Thanks for the thoughtful reply, @jonah. I didn’t know about R-universe, and it looks like a nice resource.
I’m not a big fan of CRAN, but I think that if cybersecurity professionals setting corporate policies suppose that CRAN affords some level of reliability or protection compared to other sources of R packages, then novice users can be forgiven for imagining the same.
It’s a big scary world out here, @jsocolar. There’s no end to the learning of what’s what.
Taking into account that CRAN does not include any cybersecurity checks that would protect from the usual attack vectors, I would keep assuming that many of those setting corporate policies are making those policies based on assumed trust and not on actual facts.
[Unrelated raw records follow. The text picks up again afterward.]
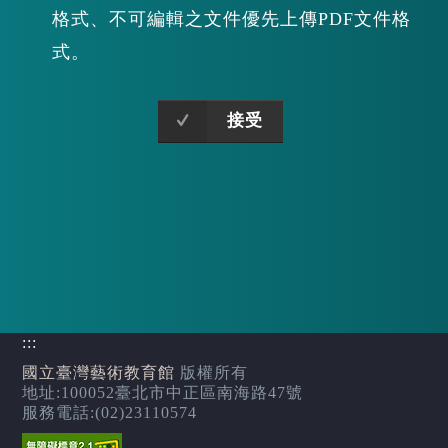
格式、不可編輯之文件優先上傳PDF文件格
式。
接受
:::
國立臺灣藝術教育館
版權所有
地址:100052臺北市中正區南海路47號
服務電話:(02)23110574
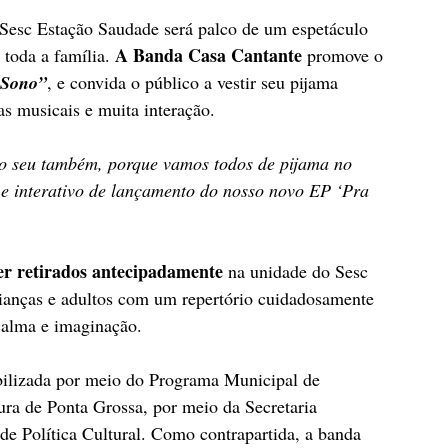
 Sesc Estação Saudade será palco de um espetáculo 
A Banda Casa Cantante 
 toda a família. 
promove o 
 Sono”
, e convida o público a vestir seu pijama 
as musicais e muita interação.
e o seu também, porque vamos todos de pijama no 
e interativo de lançamento do nosso novo EP ‘Pra 
er retirados antecipadamente
 na unidade do Sesc 
ianças e adultos com um repertório cuidadosamente 
 calma e imaginação.
abilizada por meio do Programa Municipal de 
tura de Ponta Grossa, por meio da Secretaria 
e Política Cultural. Como contrapartida, a banda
If you know a cybersecurity professional who could tell why CRAN is safe, please ask more details. As far as I konw, downloading and running something from CRAN is not safe unless you run it in a sandbox. I guess that at this point Stan still is too small to attract black hat hackers.
The companies I worked for created their own CRAN mirror (CRAN: Mirror HOWTO) and then would scan or only allow packages they deemed safe. This mirror would only be updated once a year or so because of the effort involved. So you were stuck with the package version at that time point until the next refresh.
It seems like this approach could include then also non-CRAN packages like CmdStanR
This week I learned about R-multiverse
R-multiverse provides:
- A home for packages that fall outside the scope of other repositories such as CRAN and Bioconductor.
- Direct and timely distribution of package releases.
- Assurance of package quality for production scenarios.
It includes the same checks as CRAN, but for production snapshots (every 3 months) even stricter dependency and security checks.
R-multiverse production snapshot includes cmdstanr, so it seems there is a more stable and safe option to install cmdstanr than CRAN would be. Of course, you still need to install CmdStan, too, but that would be needed also if cmdstanr would be in CRAN.
we really need to rename this thread.